Loop mutations can cause a substantial conformational change in the carboxy terminus of the ferritin protein.

Although some protein folding theories sustain that the peptides (loops) that connect elements of more compact secondary structure may be important in the folding process, most of the data accumulated until now seems to contradict this notion. To approach this problem we have isolated and characterized a number of mutants in which the amino acid sequence of the peptide that connects helix D and helix E in the H-chain of human ferritin has been randomized. Our results indicate that, though no single loop residue is absolutely required for ferritin to attain the native conformation, most of the mutants that we have obtained by random regional mutagenesis, affect its folding/assembly process.

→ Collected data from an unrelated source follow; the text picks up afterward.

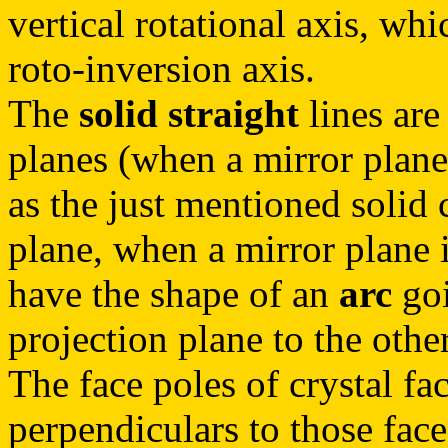
vertical rotational axis, wh
roto-inversion axis.
The
solid straight
lines are
planes (when a mirror plane 
as the just mentioned solid c
plane, when a mirror plane i
have the shape of an
arc
goi
projection plane to the other
The face poles of crystal fac
perpendiculars to those face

This conclusion was reached utilizing a sensitive test that associates the color formed by a colony synthesizing a hybrid ferritin-beta-galactosidase protein to the ability of the ferritin domain to fold and assemble as the native protein. The characterization of the folding/assembly properties of our collection of mutants and the comparison of the mutant loop sequences, have allowed us to draw the following conclusions. Mutants that have positively charged residues at position 159, 160 or 161 fail to assemble into the native protein shell and form an insoluble aggregate. Interestingly some loop amino acid sequences cause the E-helix to reverse direction and to expose its COOH group, normally hidden inside the protein cavity, to the solvent. The propensity of a given ferritin mutant to fold into this "non-native" conformation can be attenuated by the introduction of Gly at position 159 and 164, as in the natural ferritin.